Tuesday, October 19, 2010

There's a new frog in town

We have two new frogs courtesy of J's Mum's weariness with cricket procurement and enclosure-cleaning. I have to admit that relative to a dog or even a guinea-pig, frogs do not give a great deal back in terms of companionship. J is one of Cheekus' Four First Row Best Friends. He has seven Third Row Best Friends, one of whom is the only girl in any Row, and strangely only two Second Row Best Friends.

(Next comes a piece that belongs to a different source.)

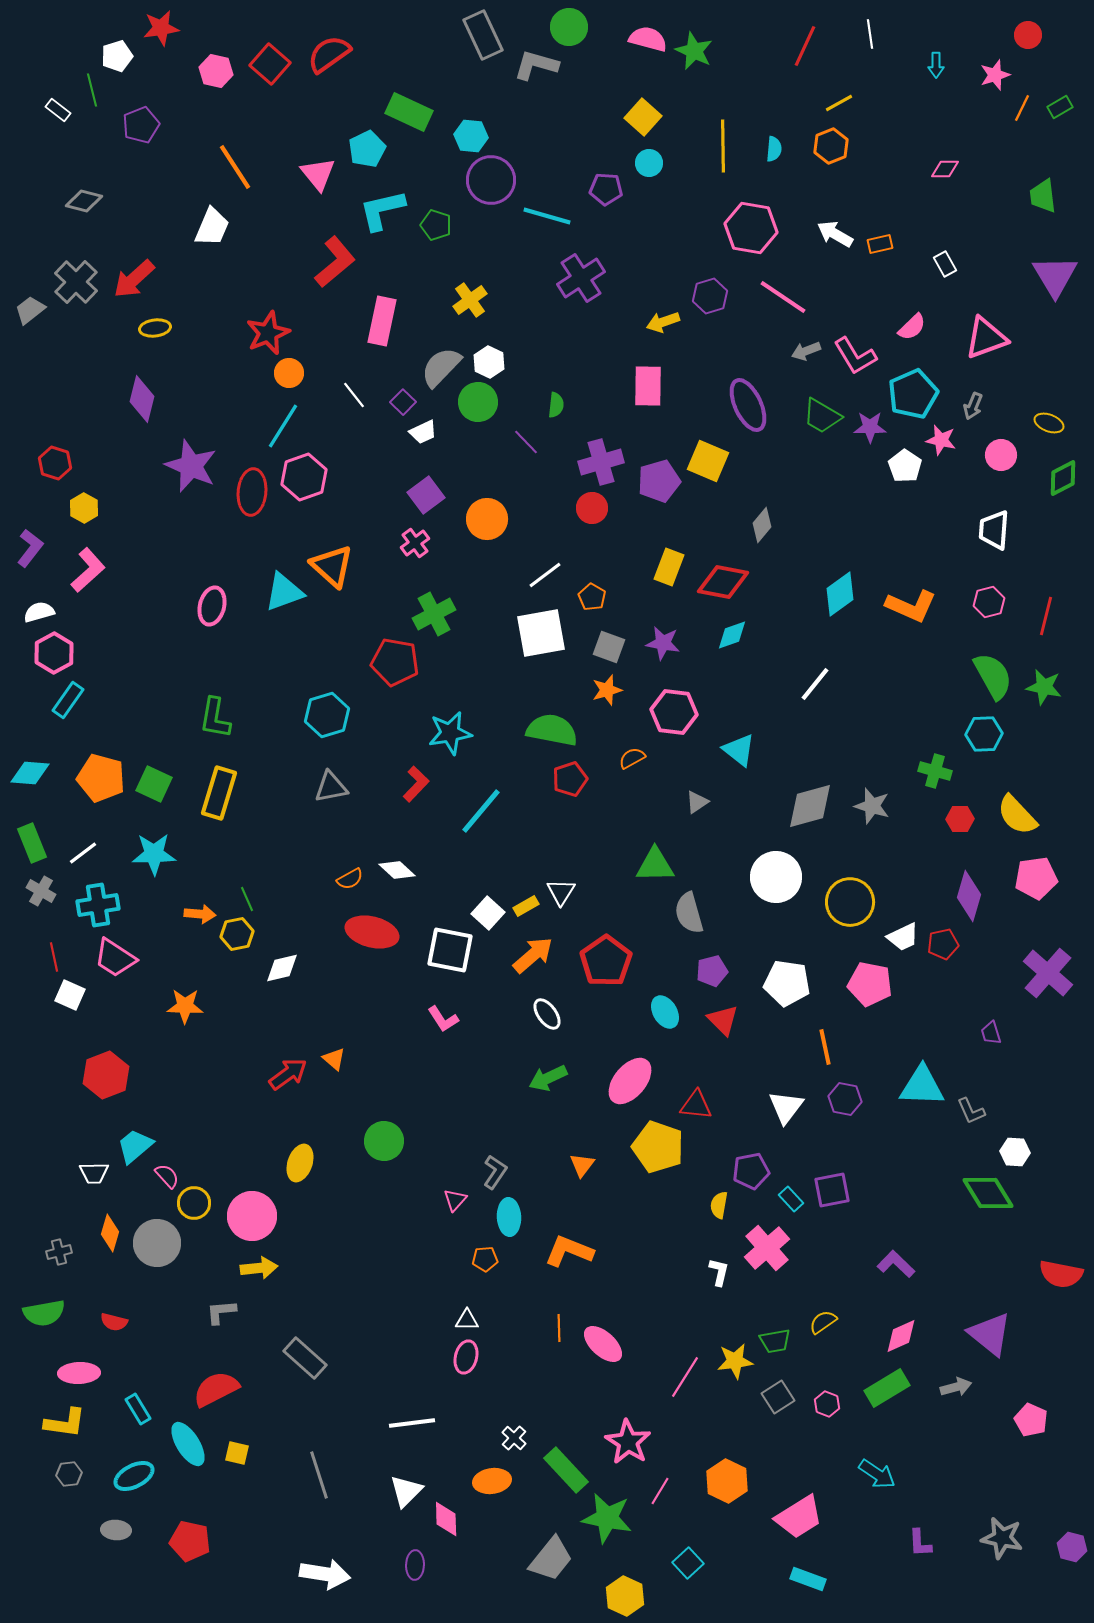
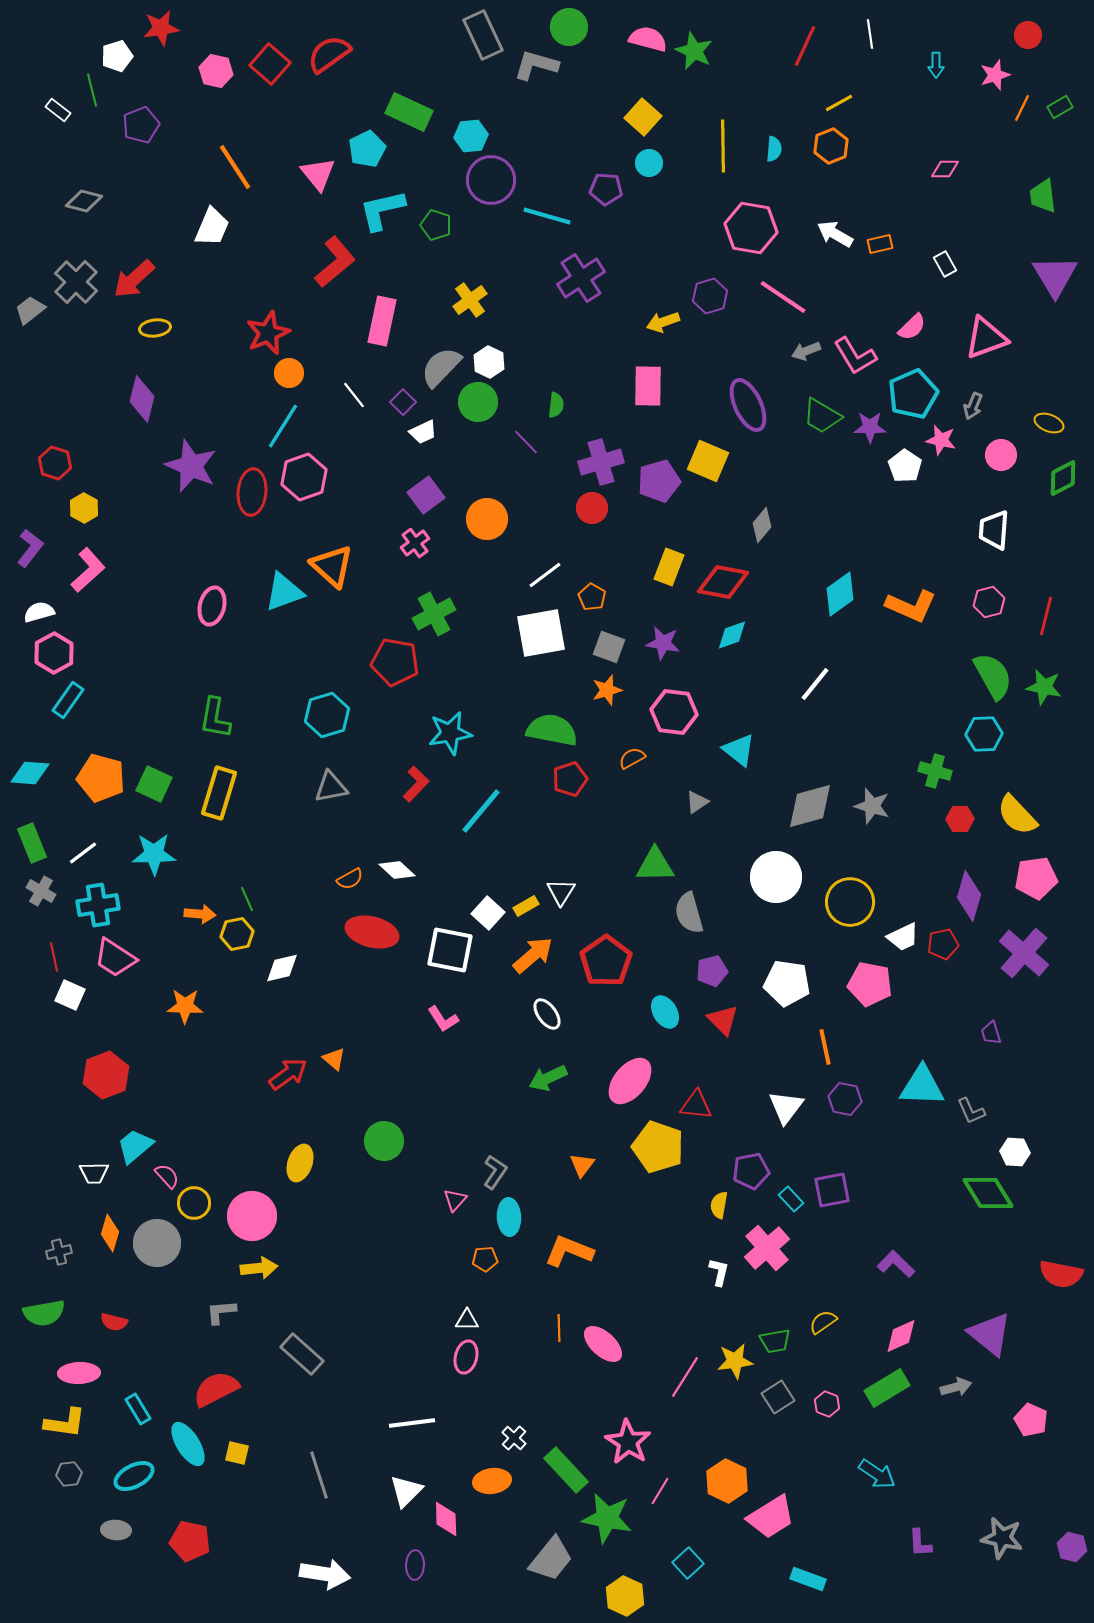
cyan hexagon at (471, 136): rotated 12 degrees counterclockwise
purple cross at (1048, 973): moved 24 px left, 20 px up
gray rectangle at (305, 1358): moved 3 px left, 4 px up
pink trapezoid at (799, 1517): moved 28 px left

I now have two young Spotted March Frogs. They have less appealing faces than my eight remaining Southern Browns but have beautfully patterned - spotted - skins. The little one is rather green and the bigger one is brownish grey. They are slightly less shy than the brownies and like to sit in the water. The marshies have little claws and no webbing on their feet; they can't climb very well but they swim with great verve.

The brownies like to hide in curled-up leaves and look faintly horrified at being made to swim. They like to clamber up the sides of their container using their suction-toed little treefrog feet. I think there is no doubt the brownies are obese. Their bellies bulge out all over, they ignore crickets sauntering brazenly past them and a representative sample (one) failed the hop test. This is when you let a frog climb to the top of the box, hop off, and then gently encourage it to keep hopping in the grass by moving a hand close up behind it. (No contact required.) My sample brownie managed three short, floppy, rather pathetic hops before deciding that being eaten by a hand probably wasn't so bad after all and staying put. If anyone knows of some helpful frog-conditioing exercises let me know.

Tuesday, October 12, 2010

First ladybird of the season



She landed on Running Boy's collar and after being transferred to my finger, waddled up to the tip and flew majestically off; but her children were gone.

Monday, October 11, 2010

Attack of the Nerfs

Cheekus Weekus got $20 for his birthday from fabulous Auntie S.

Footy cards? "Sold out" said two newsagents, "end of the season".

Lollies? "No." said I, "not birthday money and not twenty dollars' worth". This sparked some very impressive sulking and sooking, if Princess had been quicker with the camera vid we would be looking at an AFI Award, category Short Fiction.

Quick thinking found the local toy shop still open. While Princess Pea was trying to persuade him to buy Lego knights (armoured horse, two guards and a prisoner in a cart - "because we only have one gaol and we all always want it") he found The Best Toy Ever: a Nerf gun for $19.95. Following "TV is for weekends", "only home-made sweets" and "all kids in bed by 8:30", the "no toys of war" rule has fallen in a sad little heap. It's been confiscated once already after Running Boy could not resist firing a sticky-dart at my bum and later got Cheekus in the face. I'm told this was an accident, Cheekus popped up from a redoubt unexpectedly. The bumshot, however, was not.